Because you do. You really do.
That shirt really brings out the color of your eyes. I feel like I could look into them. Forever.
Does sexy eyebrow raise.
And WHOA is that your bicep? Have you been working out? No, really. Flex it for me. Again.
I just can’t get enough of that action.
Damn. I think I need a cold shower.
You seem like a pretty smart, knowledgeable, able-bodied person to me. Someone who’s very good at pointing. And clicking. (Among other things. Are you sure you don’t run marathons? Or fly spaceships? Or derive the theory of relativity in your head on a daily basis? Because you look like there’s a lot going on up there. Just saying. Does sexy eyebrow raise. Again.)
But, you know. Just to be sure. I think we should put these skillz, as they say on the street, to the test.
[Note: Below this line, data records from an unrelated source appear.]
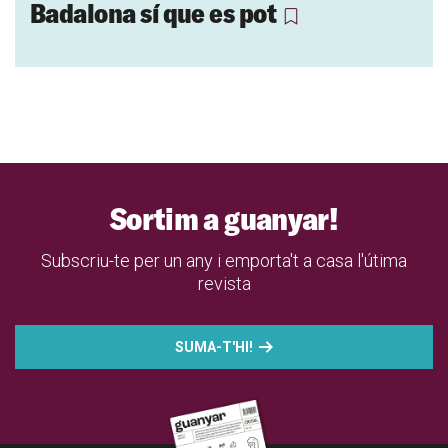
Badalona sí que es pot
Sortim a guanyar!
Subscriu-te per un any i emporta't a casa l'útima
revista
SUMA-T'HI!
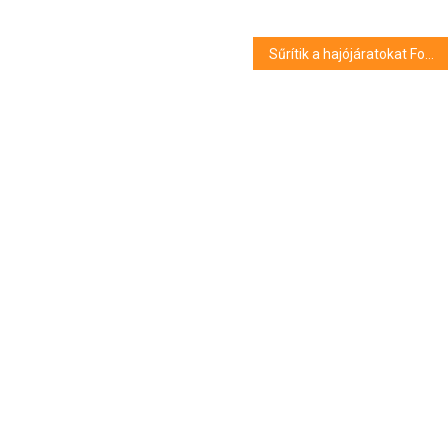
Sűrítik a hajójáratokat Fonyód és Badacsony között a hosszú hétvégén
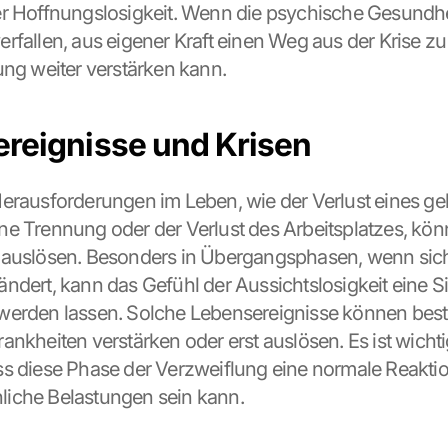
r Hoffnungslosigkeit. Wenn die psychische Gesundheit
rfallen, aus eigener Kraft einen Weg aus der Krise zu 
ung weiter verstärken kann.
reignisse und Krisen
erausforderungen im Leben, wie der Verlust eines gel
e Trennung oder der Verlust des Arbeitsplatzes, könn
 auslösen. Besonders in Übergangsphasen, wenn sich
ndert, kann das Gefühl der Aussichtslosigkeit eine Sit
werden lassen. Solche Lebensereignisse können best
ankheiten verstärken oder erst auslösen. Es ist wichti
s diese Phase der Verzweiflung eine normale Reaktio
iche Belastungen sein kann.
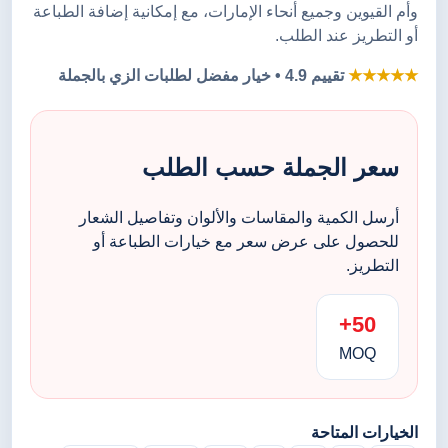
وأم القيوين وجميع أنحاء الإمارات، مع إمكانية إضافة الطباعة
أو التطريز عند الطلب.
★★★★★
تقييم 4.9 • خيار مفضل لطلبات الزي بالجملة
سعر الجملة حسب الطلب
أرسل الكمية والمقاسات والألوان وتفاصيل الشعار
للحصول على عرض سعر مع خيارات الطباعة أو
التطريز.
50+
MOQ
الخيارات المتاحة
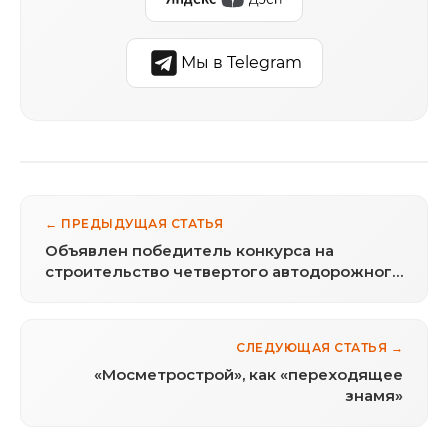
Мы в Telegram
← ПРЕДЫДУЩАЯ СТАТЬЯ
Объявлен победитель конкурса на
строительство четвертого автодорожного
моста в Красноярске
СЛЕДУЮЩАЯ СТАТЬЯ →
«Мосметрострой», как «переходящее
знамя»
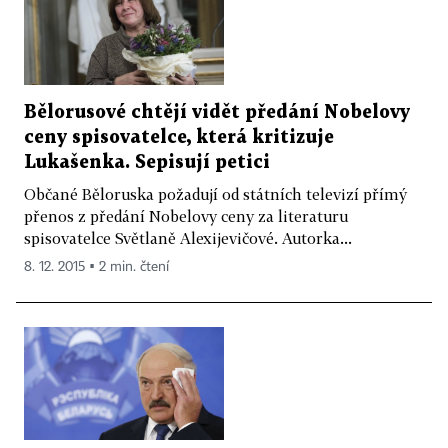
Bělorusové chtějí vidět předání Nobelovy
ceny spisovatelce, která kritizuje
Lukašenka. Sepisují petici
Občané Běloruska požadují od státních televizí přímý
přenos z předání Nobelovy ceny za literaturu
spisovatelce Světlaně Alexijevičové. Autorka...
8. 12. 2015 ▪ 2 min. čtení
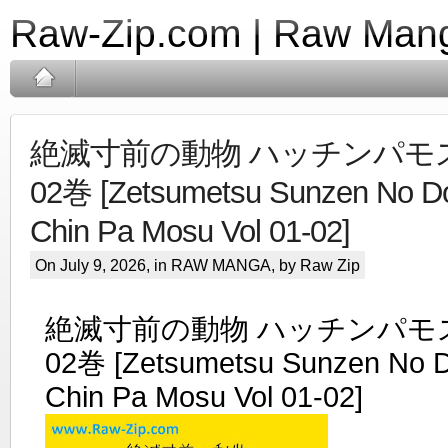
Raw-Zip.com | Raw Mang
絶滅寸前の動物 ハッチンパモス r
02巻 [Zetsumetsu Sunzen No D
Chin Pa Mosu Vol 01-02]
On July 9, 2026, in
RAW MANGA
, by Raw Zip
絶滅寸前の動物 ハッチンパモス r
02巻 [Zetsumetsu Sunzen No 
Chin Pa Mosu Vol 01-02]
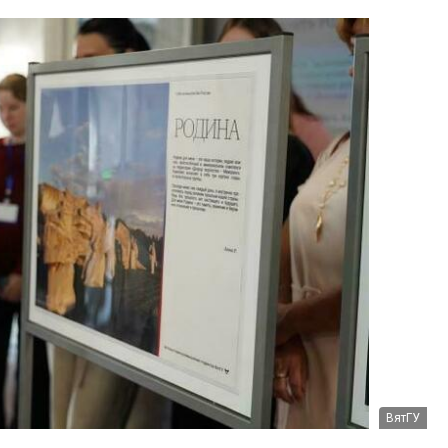
ВятГУ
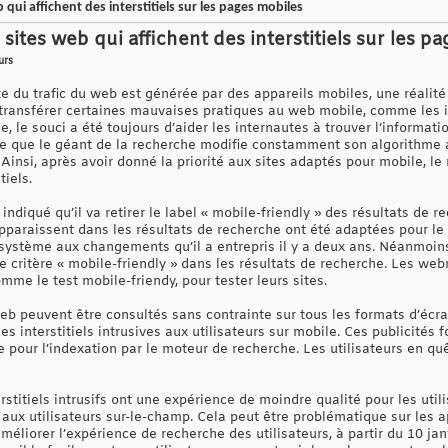
 qui affichent des interstitiels sur les pages mobiles
 sites web qui affichent des interstitiels sur les p
urs
te du trafic du web est générée par des appareils mobiles, une réali
ransférer certaines mauvaises pratiques au web mobile, comme les int
, le souci a été toujours d’aider les internautes à trouver l’information
ise que le géant de la recherche modifie constamment son algorithme a
s. Ainsi, après avoir donné la priorité aux sites adaptés pour mobile, 
tiels.
indiqué qu’il va retirer le label « mobile-friendly » des résultats de r
paraissent dans les résultats de recherche ont été adaptées pour le
osystème aux changements qu’il a entrepris il y a deux ans. Néanmoins,
e critère « mobile-friendly » dans les résultats de recherche. Les we
mme le test mobile-friendy, pour tester leurs sites.
web peuvent être consultés sans contrainte sur tous les formats d’écr
s interstitiels intrusives aux utilisateurs sur mobile. Ces publicités 
e pour l’indexation par le moteur de recherche. Les utilisateurs en qu
erstitiels intrusifs ont une expérience de moindre qualité pour les uti
aux utilisateurs sur-le-champ. Cela peut être problématique sur les a
’améliorer l’expérience de recherche des utilisateurs, à partir du 10 jan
So. If you wouldn’t mind. There’s this contest that I entered. Over at MarxFoods. And, if it wouldn’t be too much trouble (which it shouldn’t be. Due to your skillz and all.) I would really appreciate it if you voted for me. My recipe is the Butternut Squash and Morel Chutney.
And while you’re at it. Enter my caption contest. You could win a dried bean sampler (at a $70 value, this is no laughing matter!). And my unending affection. Which is priceless.
And in exchange? I’ll give you this recipe for strawberry bread. Also priceless. Now that strawberry season is upon us. (Bribery? Me? I don’t know what you’re talking about.)
Okay I’m going to give it to you either way. But if you don’t vote in exchange. Well. Don’t blame me if you can’t sleep at night.
This recipe is good in a very down-to-earth, girl-next-door kind of way. (And what am I, if not the girl next door. Does sexy eyebrow raise.) When I make it again (as soon as I can find strawberries on sale for $1 a carton) there are a few variations I want to try. Such as combining the strawberries with banana. Or kiwi. Adding in swirls of nutella. Or chocolate chips. Or peanut butter. Or cream cheese filling. Or a cinnamon streusel swirl. But it’s also really good as is. Especially with a dollop of whipped cream. And/or vanilla ice cream.
Strawberry Yogurt Bread
Makes 1 9-inch loaf, adapted from the Joy of Baking
1/2 cup unsalted butter, room temperature
3/4 cup sugar
3 eggs, room temperature
1 tsp vanilla
2 cups AP flour
1/2 tsp baking powder
1/2 tsp baking soda
1/4 tsp salt
1 tsp cinnamon
1/2 cup yogurt (I used Greek, the original recipe called for sour cream.)
2 cups strawberries, chopped
1. Preheat oven to 350.
2. Cream together the butter and the sugar until fluffy. Beat in the eggs, one at a time. Beat in the vanilla until well blended.
3. In a separate bowl, mix together the flour, baking powder, baking soda, salt, and cinnamon.
4. Add a third of the dry ingredients to the wet, mixing until just incorporated. Add 1/2 of yogurt.
5. Repeat step four. Add the last bit of the dry. Mix. Stir in the strawberries.
6. Pour the batter into a greased 9 inch loaf pan. Bake for about 60 minutes until a toothpick in the center comes out clean.